Würzburg

Früher in Rente wird immer beliebter

Im Schnitt verabschieden sich die Deutschen bis zu zwei Jahre früher als vorgesehen aus dem Erwerbsleben. So die Zahlen der Rentenversicherung. Warum ist das so?
Nur weniger als zehn Prozent aller erwerbstätigen Befragten wollen laut einer Umfrage gern bis zu ihrer heutigen Regelaltersgrenze erwerbstätig sein.  Foto: dpa, Bernd Wüstneck

Immer mehr Menschen gehen noch vor Erreichen der Regelaltersgrenze in Rente – auch in Unterfranken, das zeigen die Zahlen der Deutschen Rentenversicherung Nordbayern. Besonders beliebt ist dabei die Rente für besonders langjährig Versicherte, besser bekannt als "Rente ab 63". Seit ihrer Einführung im Jahr 2014 gingen die Zahlen der Frühverrentungen deutlich nach oben. Von 12 311 Rentenzugängen im Jahr 2017 in der Region gingen lediglich 4672 Menschen regulär in Rente – das ist nicht einmal die Hälfte. Wer es sich leisten kann, geht früher – so der Trend.

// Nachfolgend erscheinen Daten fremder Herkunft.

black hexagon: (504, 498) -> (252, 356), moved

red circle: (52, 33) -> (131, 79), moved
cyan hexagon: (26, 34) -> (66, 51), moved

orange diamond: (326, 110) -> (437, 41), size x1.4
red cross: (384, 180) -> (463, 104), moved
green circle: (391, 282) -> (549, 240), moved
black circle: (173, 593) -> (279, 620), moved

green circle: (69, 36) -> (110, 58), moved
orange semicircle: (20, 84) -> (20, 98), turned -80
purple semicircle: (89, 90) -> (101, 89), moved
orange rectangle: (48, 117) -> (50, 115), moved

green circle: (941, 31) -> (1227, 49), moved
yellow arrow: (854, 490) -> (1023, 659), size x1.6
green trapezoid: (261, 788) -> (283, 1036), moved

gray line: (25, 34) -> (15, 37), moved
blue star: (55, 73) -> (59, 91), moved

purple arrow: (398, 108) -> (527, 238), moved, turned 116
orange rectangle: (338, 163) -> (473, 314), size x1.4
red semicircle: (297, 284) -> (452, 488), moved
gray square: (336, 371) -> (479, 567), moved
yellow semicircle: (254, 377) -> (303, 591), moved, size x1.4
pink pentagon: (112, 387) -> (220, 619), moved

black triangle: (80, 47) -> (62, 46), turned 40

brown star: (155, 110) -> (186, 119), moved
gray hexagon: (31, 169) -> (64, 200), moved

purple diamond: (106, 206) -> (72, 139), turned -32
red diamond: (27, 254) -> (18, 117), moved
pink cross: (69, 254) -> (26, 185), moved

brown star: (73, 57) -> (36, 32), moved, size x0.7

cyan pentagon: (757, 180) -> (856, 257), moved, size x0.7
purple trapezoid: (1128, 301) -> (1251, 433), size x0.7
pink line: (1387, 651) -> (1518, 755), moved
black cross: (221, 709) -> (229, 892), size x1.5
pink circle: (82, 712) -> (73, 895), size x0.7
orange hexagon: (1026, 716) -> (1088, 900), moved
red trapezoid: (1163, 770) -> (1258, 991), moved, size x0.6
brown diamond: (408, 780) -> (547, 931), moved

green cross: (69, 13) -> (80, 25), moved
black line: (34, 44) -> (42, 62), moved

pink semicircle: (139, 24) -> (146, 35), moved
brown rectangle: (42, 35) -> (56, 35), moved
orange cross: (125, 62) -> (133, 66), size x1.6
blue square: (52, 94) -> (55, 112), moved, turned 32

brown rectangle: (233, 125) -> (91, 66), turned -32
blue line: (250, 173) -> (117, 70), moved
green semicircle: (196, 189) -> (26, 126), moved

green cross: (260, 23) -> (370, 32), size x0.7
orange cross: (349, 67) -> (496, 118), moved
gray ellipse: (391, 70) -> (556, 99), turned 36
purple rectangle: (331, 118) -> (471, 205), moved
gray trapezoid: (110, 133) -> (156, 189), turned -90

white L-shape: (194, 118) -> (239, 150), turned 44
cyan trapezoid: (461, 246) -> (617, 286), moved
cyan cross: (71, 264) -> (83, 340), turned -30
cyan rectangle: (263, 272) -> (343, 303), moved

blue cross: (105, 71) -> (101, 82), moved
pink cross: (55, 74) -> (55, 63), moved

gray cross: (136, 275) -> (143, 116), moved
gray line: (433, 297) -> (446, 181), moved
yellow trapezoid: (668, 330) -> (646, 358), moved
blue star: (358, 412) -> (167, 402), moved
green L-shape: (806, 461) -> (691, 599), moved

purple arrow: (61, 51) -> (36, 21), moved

Thomas Zwick, Lehrstuhlinhaber für Personal und Organisation, forscht seit 2015 zu dem Thema, wer geht früher in Rente, wer später und warum. Foto: Patty Varasano

Die Rente ab 63 kostet viel Geld

"Erstaunlicherweise gehen viele Beschäftigte mit hohen Rentenansprüchen, die gesund und fit sind, früher in Rente als zum gesetzlichen Rentenalter. Sie nutzen die Möglichkeiten der Frühverrentung und der Altersteilzeit, um zum frühestmöglichen Zeitpunkt den Arbeitsmarkt zu verlassen", sagt Professor Thomas Zwick. Der Lehrstuhlinhaber für Betriebswirtschaft, Personal und Organisation an der Universität Würzburghat in einem Forschungsprojekt die Daten der Bundesagentur für Arbeit von 1,8 Millionen Menschen ausgewertet und untersucht, wann sie den Arbeitsmarkt aus Altersgründen verlassen haben.

Thomas Zwick sieht die Rente ab 63 als "ein Geschenk an Beschäftigte mit sehr langen, oft ununterbrochenen Erwerbsbiographien". Wer 45 Jahre Beiträge zur Rentenversicherung gezahlt hat, kann seit dem 1. Juli 2014 ab Vollendung des 63. Lebensjahres ohne Abzüge in Altersrente gehen. Die Altersgrenze wird seither schrittweise auf 65 Jahre angehoben. "Viele dieser Beschäftigten hätten bis zum regulären Rentenalter weiter arbeiten können. Bereits mehr als eine Million Berechtigte haben einen Antrag auf diese Art der Frühverrentung gestellt. Ihre zum Großteil hohen Rentenansprüche müssen nun länger von der jüngeren Generation bezahlt werden", sagt Zwick. 

Mehrausgaben in Milliardenhöhe

Seit Inkrafttreten der Neuregelung im Juli 2014 verzeichnete die Rentenversicherung nach eigenen Angaben fast 1,2 Millionen Anträge. Das sei deutlich mehr als von der Regierung prognostiziert. So steigen auch die Kosten, die die Rentenversicherung für die Rente ab 63 aufbringen muss: Von 2014 bis 2016 seien direkte Mehrausgaben von 6,5 Milliarden Euro entstanden,berechnete kürzlich das Münchner Ifo-Institut. Die Bundesregierung hatte in ihrem Gesetzentwurf nur 5 Milliarden Euro erwartet. „Da sich sowohl die Rentenzugänge als auch die Rentenhöhen im erwartbaren Rahmen bewegen, sind die im Gesetzentwurf genannten Kosten weiterhin plausibel", erklärt dagegen eine Sprecherin im Bundesarbeitsministerium. Die Rentenansprüche seien durchaus verdient und nicht geschenkt, so die Sprecherin weiter.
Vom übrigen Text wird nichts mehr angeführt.